Thursday, June 7, 2012

eCommere Sales through Tablets: Going Up!


It’s a good day when your customers start shopping via tablets, because they open up the possibility for a new, more engaging shopping experience than PCs or smart phones.  Tablets provide convenience and simplicity that PCs don’t.  Tablets provide a bigger view of your catalog and products that mobile phones can’t.  It’s a good day when your customers start shopping via tablets, but when is that day and will you be ready?

Apple iPad was introduced in April 2010. By the end of 2012, there will be an estimated 50 million tablet users in the United States, with projections for continued double-digit growth in subsequent years.   If your customers are professionals under the age of 35, they are likely using tablets now.  If your customers aren’t using tablets now, it’s a good bet they soon will be.  Current high rates of consumer adoption and projections for continued brisk growth is the first reason why now is the time to include tablet in your eCommerce strategy. 
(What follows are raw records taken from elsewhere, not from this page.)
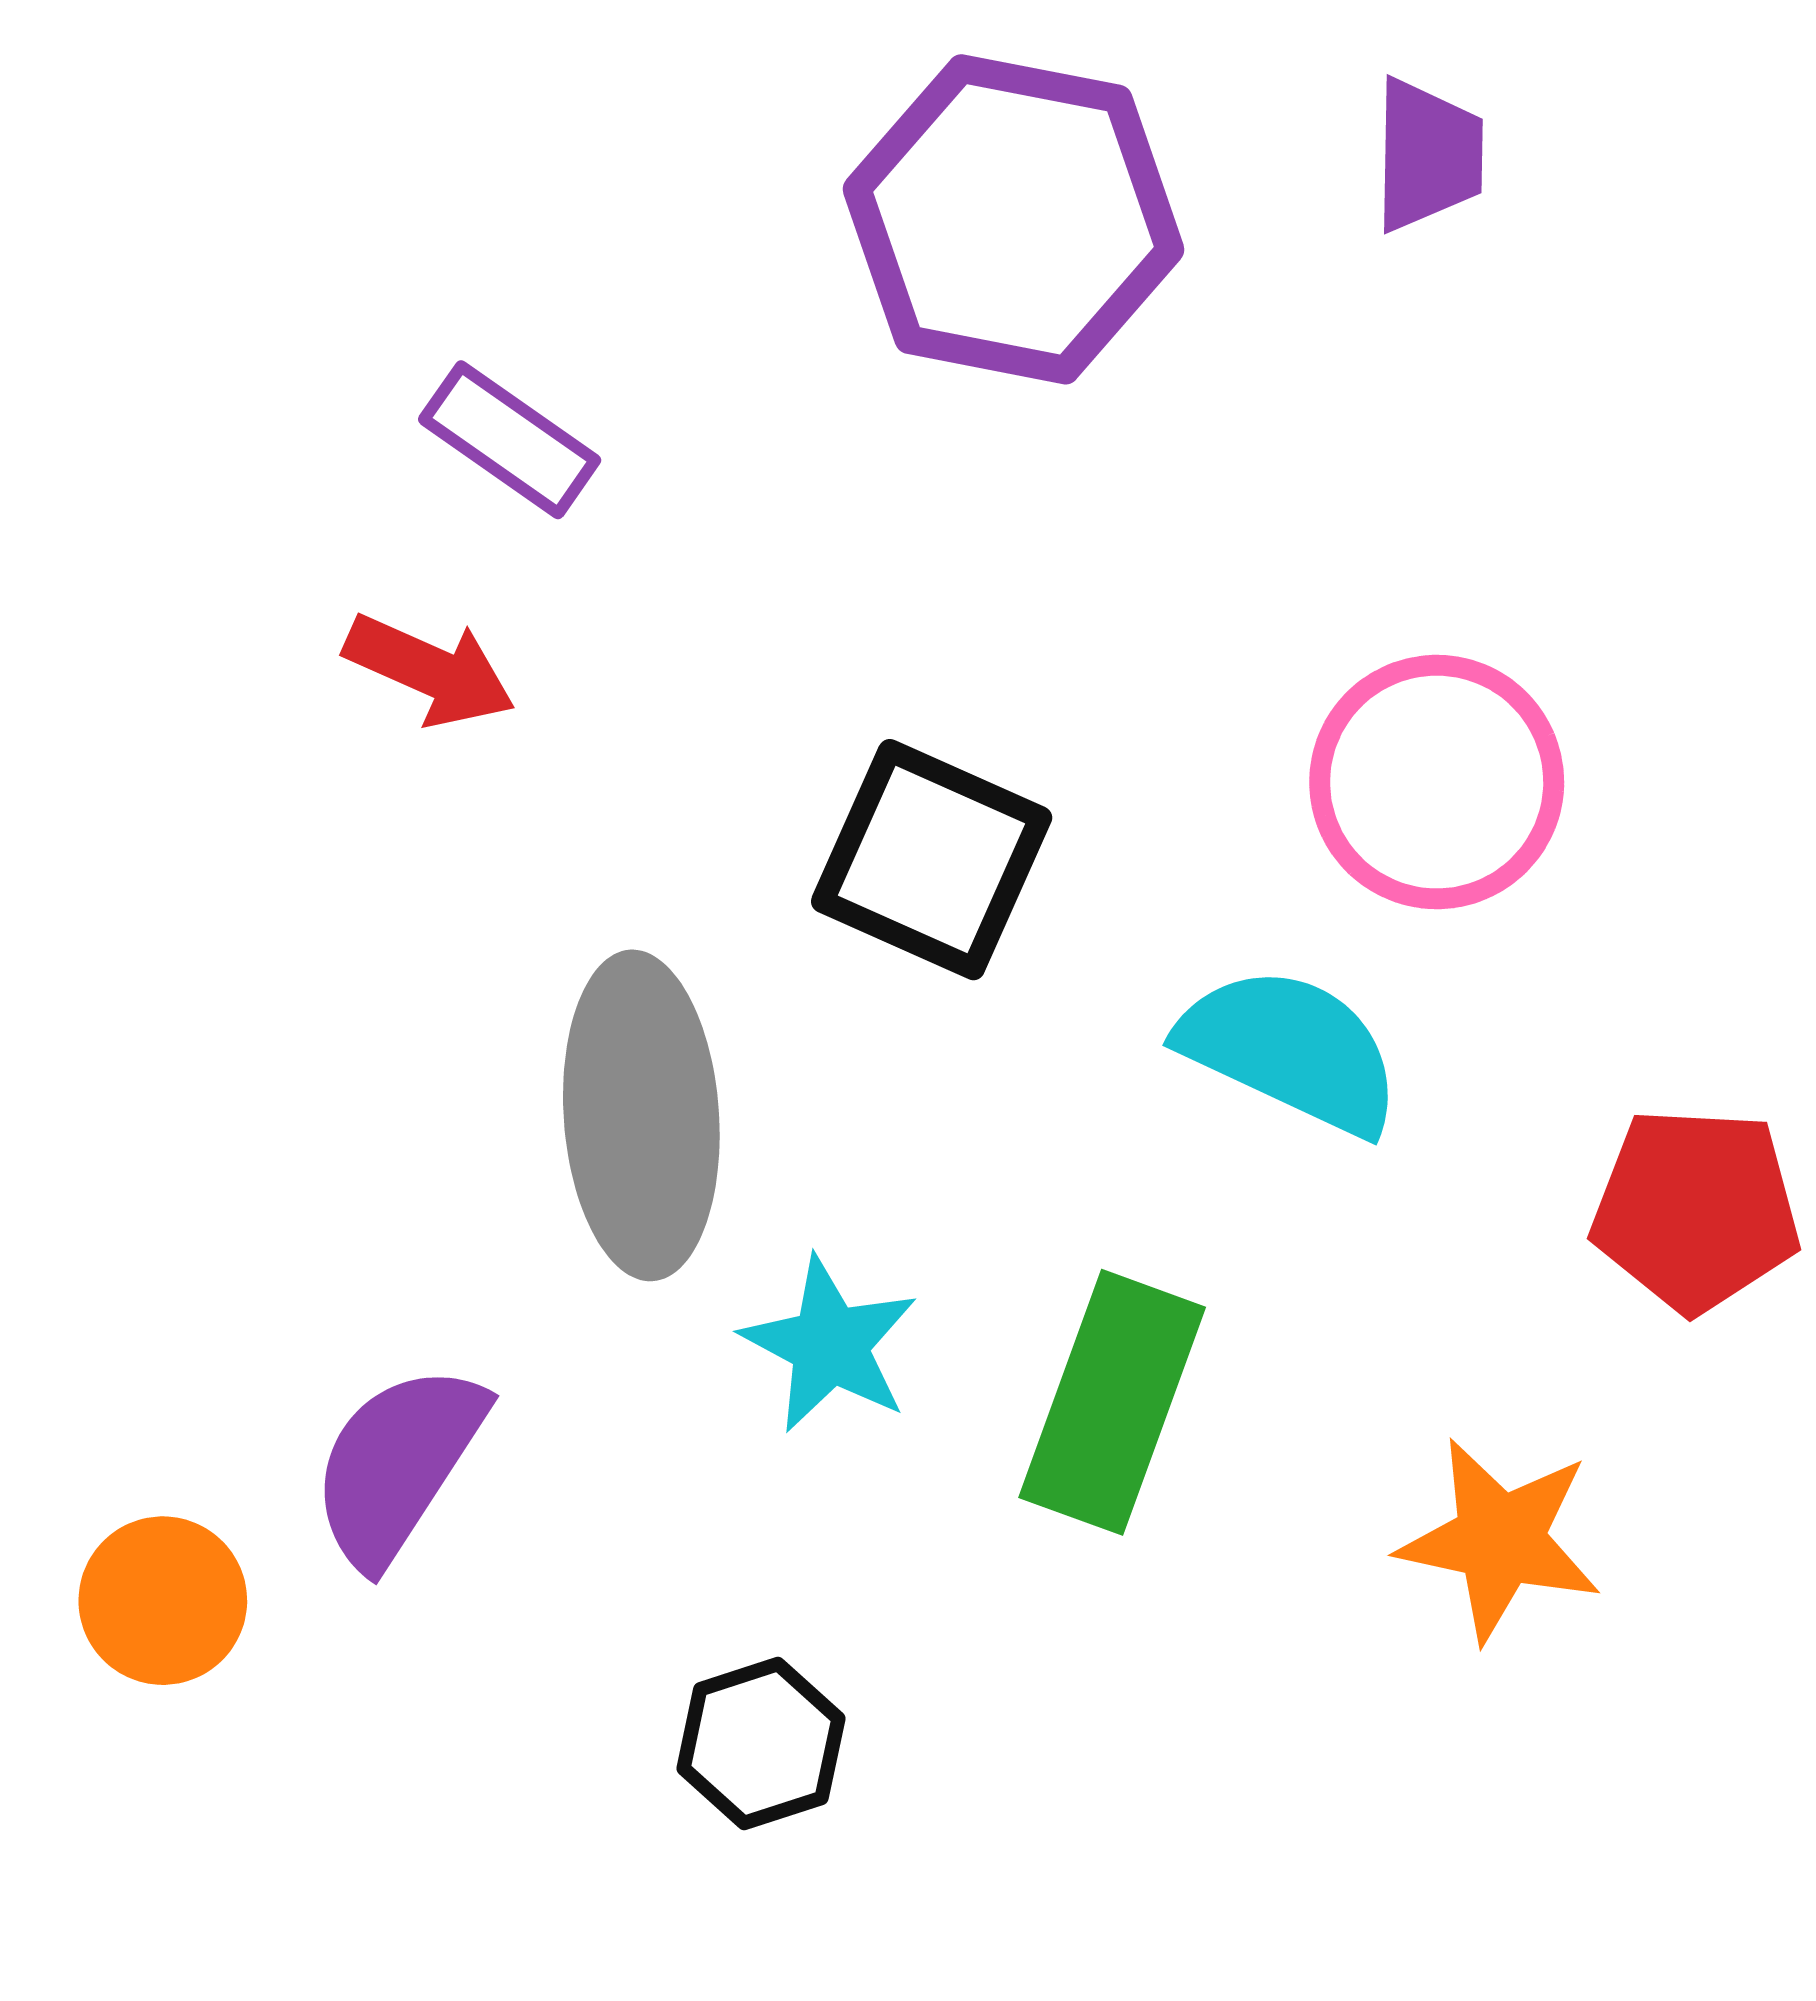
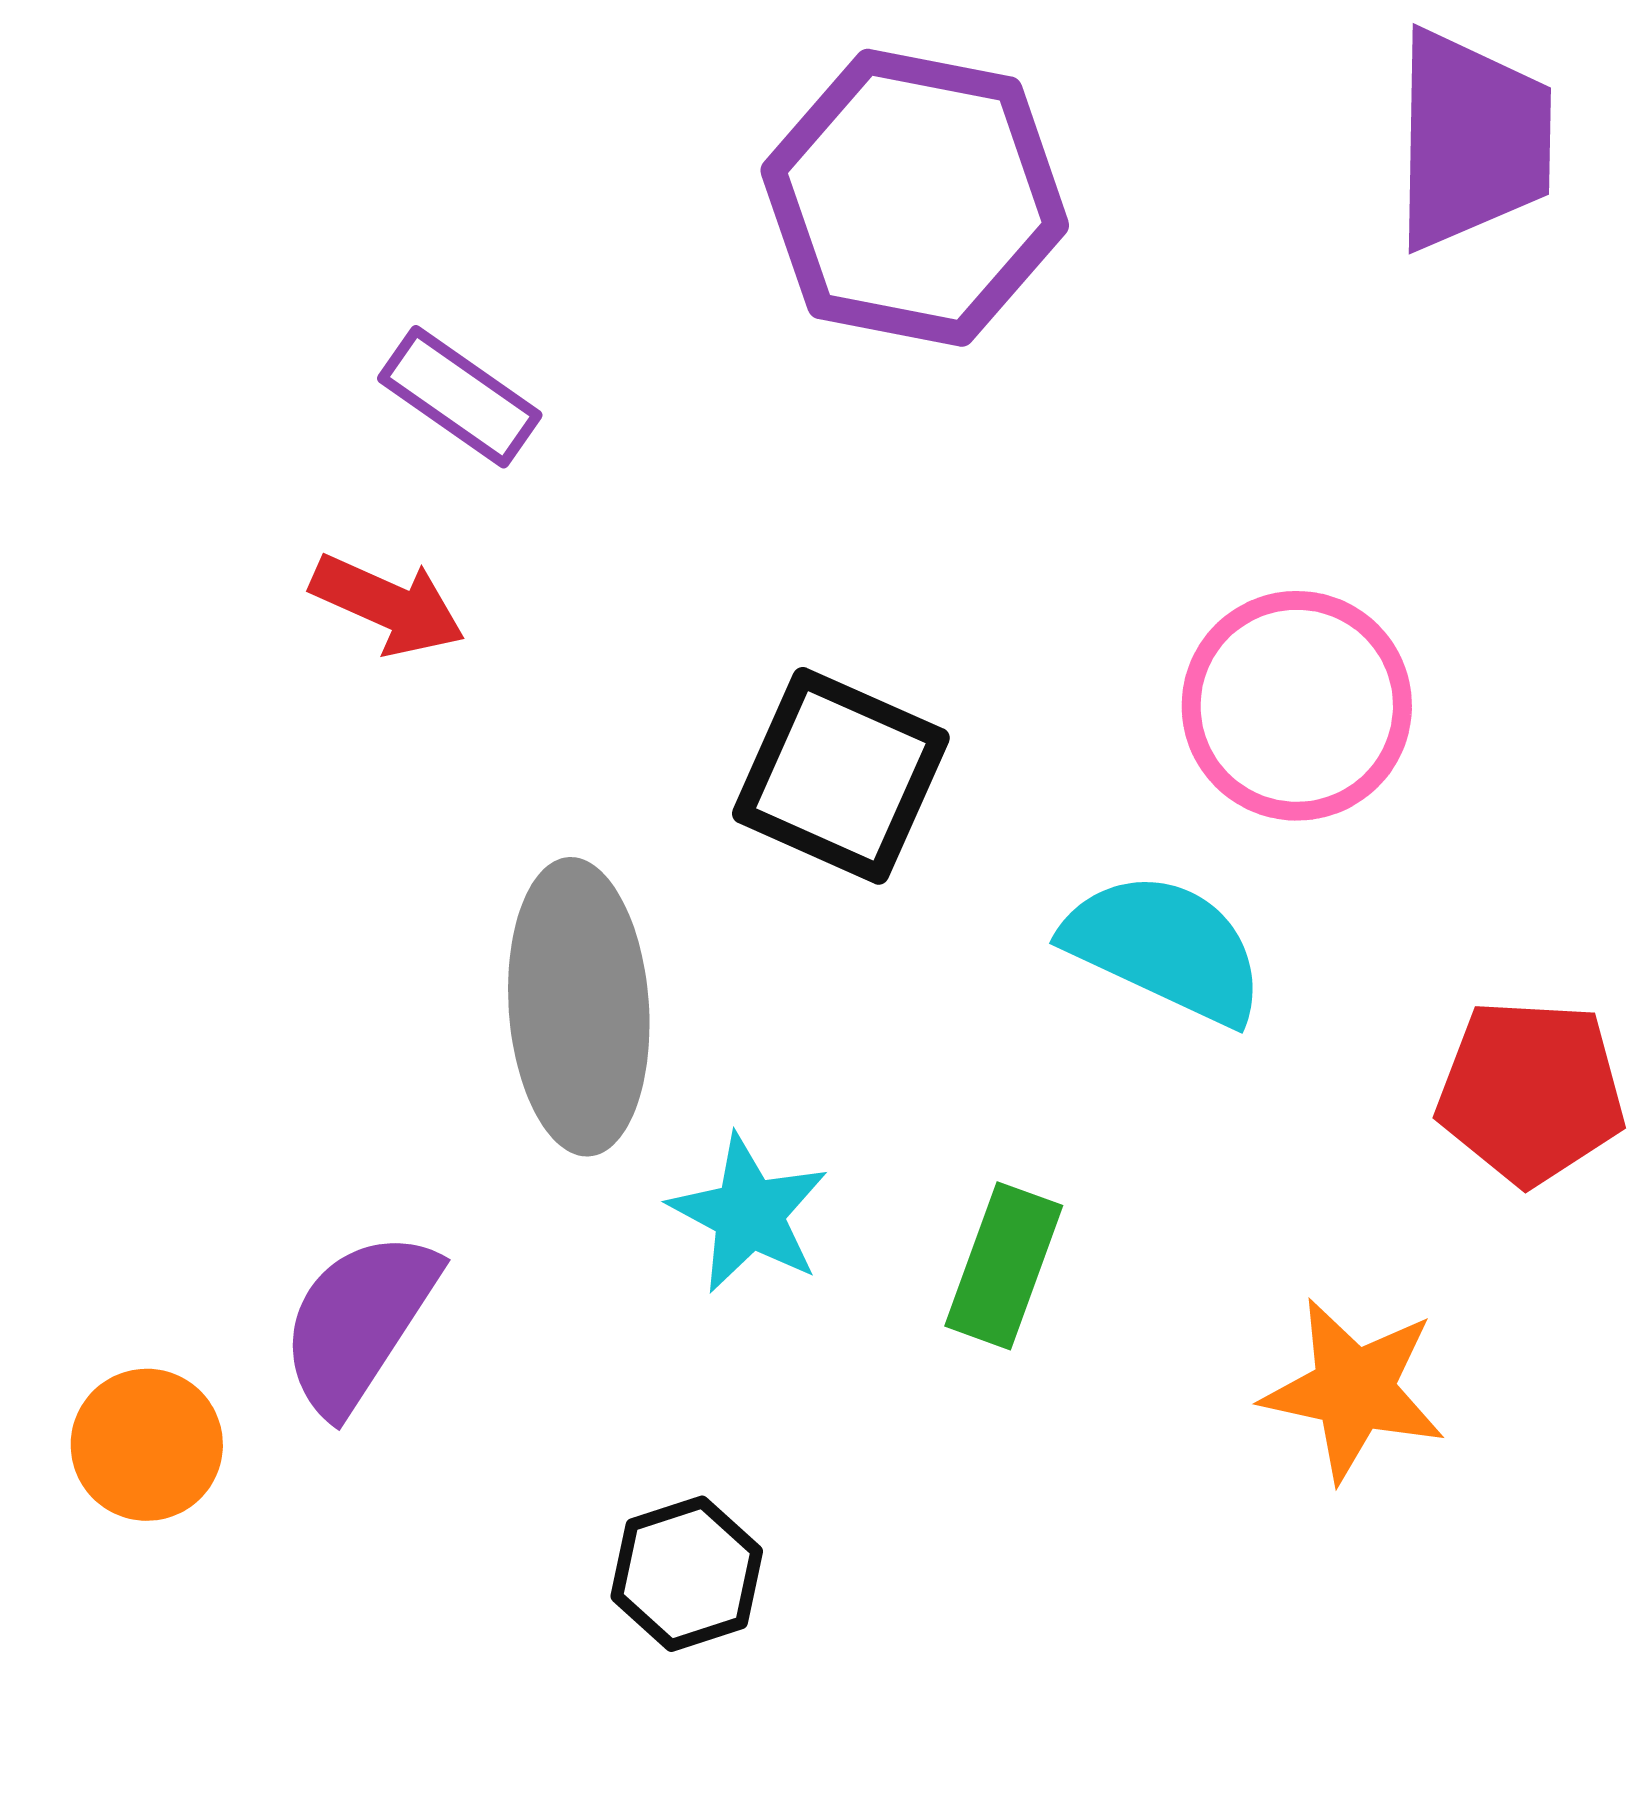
purple trapezoid: (1428, 155) -> (1472, 140), moved, size x1.6
green rectangle: (1112, 1402) -> (1004, 1266), size x0.7

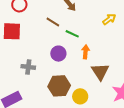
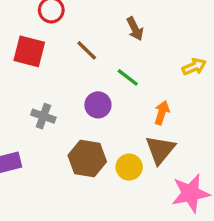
brown line: (53, 22) -> (87, 50), moved
orange arrow: (86, 52) -> (162, 113), moved
yellow circle: (80, 96) -> (129, 167), moved

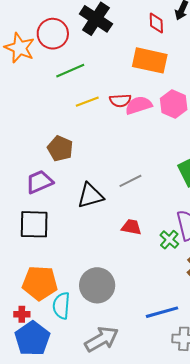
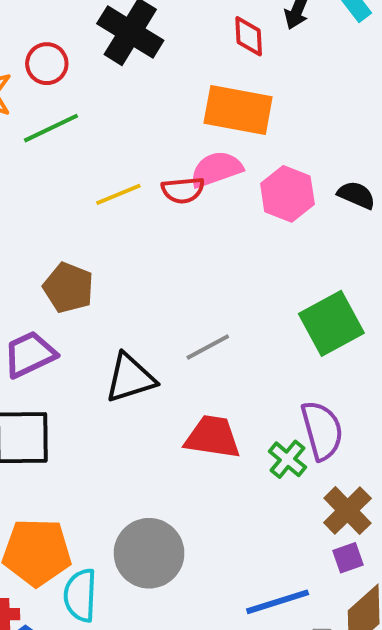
red circle: (53, 34) -> (47, 64), size x0.7
green line: (70, 71) -> (51, 128), moved
pink semicircle: (139, 105) -> (216, 169), moved
red trapezoid: (131, 227) -> (213, 437), size x1.4

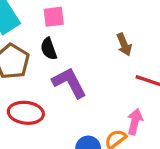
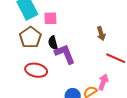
pink square: (54, 17) -> (50, 18), moved
black semicircle: (49, 49) -> (53, 43), moved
Today, Apple’s iPad and Android tablets are numbers one and two in market share.  In the coming months, Microsoft is expected to release its Windows 8 operating system.  Windows 8 is not only for PCs.  It is designed from the ground up with tablets and touch screens in mind.  Regardless of whether Apple, Android, or Microsoft tablets win in the market, the stream of product and marketing investment from three strong providers will spur more excitement and deliver more value.  The strengthening push from tablet providers and the related market excitement is the second reason why now is the time to include tablet in your eCommerce strategy.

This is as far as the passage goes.